尊敬する相手なら黄色、親子の情ならば白色、友達ならば青色、恋人ならば赤色。
光る硝子玉をそのまま装飾なしで見せてもいい、キーホルダーにしてもいい、ネックレスでも、簪でも。
愛の色を見せながらチョコレートを渡すのは洒落てるだろうという話になり、それが採用された。
「バレンタイン、素晴らしいものになりそうだね」
会議が終わり、皆、帰ったり食堂に残ったりする中、会議に参加していたパーシヴァルが向かいに座るバーソロミューに話しかける。
二人は交際をしている。
だから赤色に光る硝子玉を見せ合いながらチョコレートを贈り合う未来を想像してのパーシヴァルの言葉。
バーソロミューは愛を伝えてくれる恋人に微笑みかけると、「うん、それなんだがね」といつもと変わらぬ口調で言ってのけた。
「別れよう。

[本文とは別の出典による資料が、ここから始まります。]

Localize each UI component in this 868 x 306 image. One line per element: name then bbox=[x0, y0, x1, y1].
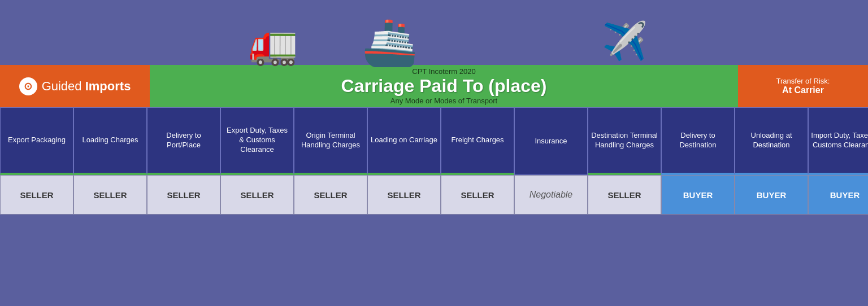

パーシヴァル」
◇◇◇
生前、騎士となり、騎士として生きようと足掻いた自分にとって、その海賊は深く関わり合う事のなかった種類の人だった。
あの夏を経て、彼の人となりを知り、惹かれ、カルナを含めて友となり、カルデアでも積極的に交流を持った。
彼は自分にはない視野を持ち、自分では考えつかない作戦をたて、自分とは違う方法でマスターや皆を護っている。
それでいて善というわけでなく、必要ならば悪をなす選択肢を持ったかと思えば、無邪気にメカクレと騒ぎ、時折ふと幼い顔を見せる。
そばにいると飽きず楽しく、心地良い。
そう語れば、誰かが言った。
それは恋ではないかと。
そうか、これが恋なのかと納得した。
生前、妻や子がいた逸話があれど、カルデアに召喚された“私”は誰かを恋した経験も愛した記憶もない。
だからそうかこれが、この感情が恋なのかと胸を高鳴らせ、魅力的な彼が誰かと付き合う前にと、告白したのだ。
バーソロミューは驚いた顔をしたものの、すぐに顔を赤くして微笑み、「私もだ……」と返事をくれた。
◆◆◆
共に夏を過ごす前からいいなとは思っていた。
彼に気づかれぬよう努めていたのもあるが、そっと目で追っていたのだ。
ずっと見ていた、気にしていた。
この夏で距離をつめて、あわよくば意識してくれたらなんて考えてもいた。
そうしたら仲良くなる事に成功し、それは夏から帰ってきても終わる事がなく、秋口にさしかかる頃、彼に告白された。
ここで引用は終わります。